Wednesday, April 16, 2014


2014 TBR Reading Challenge: Pride & Prejudice: the movie adaptation


As part of Wendy Crutcher's 2014 TBR Challenge, here are my brief comments on Pride & Prejudice: the movie adaptation by screenwriter Deborah Moggach.

This is a lovely companion to the 2005 movie adaptation of Austen's Pride & Prejudice. It's published as a full-color magazine on thick lustrous paper. One of the reasons Moggach says that the movie was so successful was due to "impeccable attention to detail [paid] to the reality of life in the 18th century." I concur. Would that all historical films did the same. A historical film that is not mere costume drama has to research, research, research, and implement the research on the screen.

The screenwriter, of course, relied heavily on Austen's words, but so did the actors. Keira Knightley said, "It's a different process to do a film based on a book, because the inner dialogue of your character is all written down. So if there was ever a scene where I was having problems, we would go back to the book and in some way or another it was right there."

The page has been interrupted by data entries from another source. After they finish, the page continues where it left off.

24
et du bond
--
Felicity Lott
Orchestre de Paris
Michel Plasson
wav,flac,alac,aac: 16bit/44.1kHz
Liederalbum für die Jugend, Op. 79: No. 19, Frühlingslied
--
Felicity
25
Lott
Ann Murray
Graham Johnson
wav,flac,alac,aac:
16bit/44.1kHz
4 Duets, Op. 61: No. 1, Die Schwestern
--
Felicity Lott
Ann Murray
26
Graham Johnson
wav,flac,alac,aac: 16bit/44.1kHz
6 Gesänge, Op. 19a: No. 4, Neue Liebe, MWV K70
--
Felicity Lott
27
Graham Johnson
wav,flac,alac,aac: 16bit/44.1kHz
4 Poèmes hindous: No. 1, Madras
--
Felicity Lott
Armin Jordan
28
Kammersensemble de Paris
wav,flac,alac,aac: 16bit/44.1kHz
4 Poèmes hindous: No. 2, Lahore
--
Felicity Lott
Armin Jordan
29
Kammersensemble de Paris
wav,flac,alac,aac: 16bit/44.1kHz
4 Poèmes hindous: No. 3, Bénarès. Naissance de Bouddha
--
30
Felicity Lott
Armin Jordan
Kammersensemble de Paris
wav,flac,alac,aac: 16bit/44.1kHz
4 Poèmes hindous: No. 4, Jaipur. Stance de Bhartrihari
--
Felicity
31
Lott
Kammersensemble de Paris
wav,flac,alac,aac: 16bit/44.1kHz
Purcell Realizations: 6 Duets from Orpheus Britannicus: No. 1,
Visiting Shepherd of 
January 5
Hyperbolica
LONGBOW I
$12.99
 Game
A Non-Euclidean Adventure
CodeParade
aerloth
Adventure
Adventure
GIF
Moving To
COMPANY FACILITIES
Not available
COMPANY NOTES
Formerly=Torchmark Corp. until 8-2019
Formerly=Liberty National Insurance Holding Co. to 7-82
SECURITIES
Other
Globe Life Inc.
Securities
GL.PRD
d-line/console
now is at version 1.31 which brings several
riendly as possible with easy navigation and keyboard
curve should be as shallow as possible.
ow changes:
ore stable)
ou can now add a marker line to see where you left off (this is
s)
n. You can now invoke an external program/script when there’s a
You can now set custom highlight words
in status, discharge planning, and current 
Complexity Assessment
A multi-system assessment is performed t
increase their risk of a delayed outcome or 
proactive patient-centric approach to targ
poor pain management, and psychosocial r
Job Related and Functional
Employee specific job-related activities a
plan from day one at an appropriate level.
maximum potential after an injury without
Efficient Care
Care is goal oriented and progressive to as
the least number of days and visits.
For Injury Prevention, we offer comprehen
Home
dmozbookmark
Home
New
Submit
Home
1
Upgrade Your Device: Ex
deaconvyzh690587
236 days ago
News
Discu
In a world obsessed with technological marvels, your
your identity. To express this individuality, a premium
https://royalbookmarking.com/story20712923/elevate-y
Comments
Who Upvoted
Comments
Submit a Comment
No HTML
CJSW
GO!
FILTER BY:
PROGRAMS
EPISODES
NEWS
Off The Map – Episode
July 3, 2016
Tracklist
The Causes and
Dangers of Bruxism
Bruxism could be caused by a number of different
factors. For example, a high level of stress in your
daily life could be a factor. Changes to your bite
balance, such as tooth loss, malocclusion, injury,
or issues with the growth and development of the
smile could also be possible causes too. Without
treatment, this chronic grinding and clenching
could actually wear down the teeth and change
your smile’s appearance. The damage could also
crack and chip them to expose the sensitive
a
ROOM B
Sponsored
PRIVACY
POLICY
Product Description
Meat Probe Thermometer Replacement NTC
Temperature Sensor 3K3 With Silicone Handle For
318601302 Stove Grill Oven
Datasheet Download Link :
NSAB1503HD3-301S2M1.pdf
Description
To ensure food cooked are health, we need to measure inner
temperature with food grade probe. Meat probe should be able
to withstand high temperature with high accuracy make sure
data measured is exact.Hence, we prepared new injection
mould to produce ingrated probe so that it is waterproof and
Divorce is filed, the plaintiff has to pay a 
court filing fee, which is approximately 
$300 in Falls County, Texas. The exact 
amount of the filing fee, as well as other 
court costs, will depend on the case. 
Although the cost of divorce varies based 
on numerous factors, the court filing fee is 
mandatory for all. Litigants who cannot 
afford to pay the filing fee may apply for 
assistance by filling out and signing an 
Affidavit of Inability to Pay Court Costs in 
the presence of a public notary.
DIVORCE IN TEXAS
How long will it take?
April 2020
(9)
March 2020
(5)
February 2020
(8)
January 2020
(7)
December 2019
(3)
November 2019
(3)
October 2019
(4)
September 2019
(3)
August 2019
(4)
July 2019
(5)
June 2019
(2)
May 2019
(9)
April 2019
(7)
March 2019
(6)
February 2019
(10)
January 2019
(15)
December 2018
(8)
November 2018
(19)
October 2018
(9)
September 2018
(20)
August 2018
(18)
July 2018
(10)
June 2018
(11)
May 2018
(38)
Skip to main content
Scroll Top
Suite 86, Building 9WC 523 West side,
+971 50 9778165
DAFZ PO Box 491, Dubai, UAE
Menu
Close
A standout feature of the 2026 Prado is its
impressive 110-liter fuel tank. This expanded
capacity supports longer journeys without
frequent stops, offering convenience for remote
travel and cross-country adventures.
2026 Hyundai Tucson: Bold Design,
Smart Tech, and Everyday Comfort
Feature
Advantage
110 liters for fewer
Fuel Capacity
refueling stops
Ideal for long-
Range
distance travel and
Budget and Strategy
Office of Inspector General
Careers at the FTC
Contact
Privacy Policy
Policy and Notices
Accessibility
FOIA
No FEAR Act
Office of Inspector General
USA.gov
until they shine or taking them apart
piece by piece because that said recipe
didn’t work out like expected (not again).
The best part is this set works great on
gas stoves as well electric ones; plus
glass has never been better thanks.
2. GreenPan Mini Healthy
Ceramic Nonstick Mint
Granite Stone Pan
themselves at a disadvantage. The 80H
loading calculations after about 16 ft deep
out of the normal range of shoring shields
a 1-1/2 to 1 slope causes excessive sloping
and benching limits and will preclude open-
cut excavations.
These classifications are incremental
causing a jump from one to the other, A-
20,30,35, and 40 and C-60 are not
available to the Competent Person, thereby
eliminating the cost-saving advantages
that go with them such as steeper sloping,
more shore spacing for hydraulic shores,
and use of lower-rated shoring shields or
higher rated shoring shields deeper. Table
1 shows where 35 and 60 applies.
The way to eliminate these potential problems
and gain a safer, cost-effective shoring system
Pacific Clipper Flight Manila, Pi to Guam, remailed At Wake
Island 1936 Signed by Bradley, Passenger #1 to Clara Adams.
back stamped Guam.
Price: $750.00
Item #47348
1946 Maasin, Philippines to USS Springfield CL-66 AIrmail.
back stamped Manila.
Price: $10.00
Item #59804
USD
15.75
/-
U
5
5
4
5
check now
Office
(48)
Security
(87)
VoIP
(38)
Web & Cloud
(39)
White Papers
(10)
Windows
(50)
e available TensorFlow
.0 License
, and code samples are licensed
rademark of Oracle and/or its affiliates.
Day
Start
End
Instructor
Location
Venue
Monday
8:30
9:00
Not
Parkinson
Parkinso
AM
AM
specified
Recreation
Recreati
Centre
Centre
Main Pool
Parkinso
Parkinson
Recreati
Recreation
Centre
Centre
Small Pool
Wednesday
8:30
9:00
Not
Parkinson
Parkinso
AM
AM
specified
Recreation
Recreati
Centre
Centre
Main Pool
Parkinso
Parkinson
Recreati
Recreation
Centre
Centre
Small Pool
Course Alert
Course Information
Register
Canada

The clothing of the characters was changed to reflect the character's growth arc, particularly apt in Darcy's case. What a wonderful notion! Novelists don't do this at all. Clothing of a character is appropriate to the setting, but rarely reflects the character's growth arc. Costume Designer Jacqueline Durran writes, "If you look closely, Darcy's costumes in the course of the film change quite radically. In the early scenes, he's wearing a very buttoned-up, very rigid, very stuff style of costume. In the middle state, he's wearing the same style but in a softer fabric and a softer cut, and by the end of the film, he's wearing a much looser cut, an open jacket, a more country style, less upright, less rigid."

I have to say though, her choice of that open long coat as he comes striding across in the early dawn as well as those raggedy capris with bare legs in the last scene was so not period-correct and looked just awful.

Other than the fact that the movie was filmed entirely on location (at seven different manor estates), here's the reason why this movie was period pitch perfect: Director Joe Wright writes, "I think one of the problems is that when people do period films they rely on painting from the period, because there is no photography. But in a painting, everything is formally composed. It's not real life. Then people shoot wide shots to show off the period detail of the sets, whereas I think the detail is in the small things."

A final classy touch is the translucent vellum centerfold where the letter Darcy writes to Elizabeth is printed in Jane Austen's handwriting font. Lovely, lovely!